10.1.05

Dilemma

Tomorrow in the first session of the social/science/fiction course I want to have a discussion about what "science fiction" is and what "social science" is, and what we might gain by juxtaposing them as I have tried to do in the syllabus. So naturally I've been thinking a great deal about this issue over the past few days, especially in terms of the definition of "science fiction" ("social science" is easier, since there's a nice definition that I like and am in print as using and advocating).

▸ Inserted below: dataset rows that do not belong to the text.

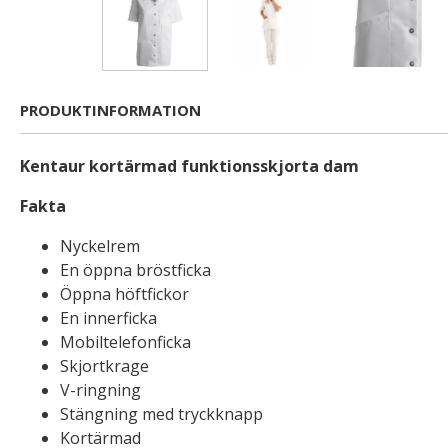
PRODUKTINFORMATION
Kentaur kortärmad funktionsskjorta dam
Fakta
Nyckelrem
En öppna bröstficka
Öppna höftfickor
En innerficka
Mobiltelefonficka
Skjortkrage
V-ringning
Stängning med tryckknapp
Kortärmad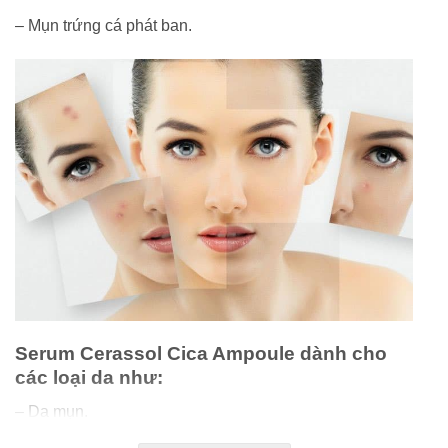
– Mụn trứng cá phát ban.
Serum Cerassol Cica Ampoule dành cho
các loại da như:
– Da mụn.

Here's the dilemma: this is what I've been thinking about so logically I should blog about it here. (I do have an anonymous blog out there too, but reflections like this aren't so appropriate for that forum.) But if I do, then someone in the class might read my reflections here and that might shut down the conversation in class tomorrow. After all, what I want to do is to have the discussion, not simply provide the class with a definition and have them scribble it down in notebooks. (Truth to tell I'm not certain that there is a final answer to the question "what is science fiction," anyway. But a course on science fiction and social science needs to have working definitions of its subject-matter, if only to rule works like The Lord of the Rings out of consideration.) What to do, what to do…

A compromise: three definitions of science fiction by respected science fiction authors (would anyone deny that these three are science fiction authors? I think not -- even if those who aren't fans of the genre might not recognize John Brunner's name off the bat, and might not know his classic exploration of overpopulation Stand On Zanzibar) that I think are interesting. Not necessarily right or wrong, but interesting.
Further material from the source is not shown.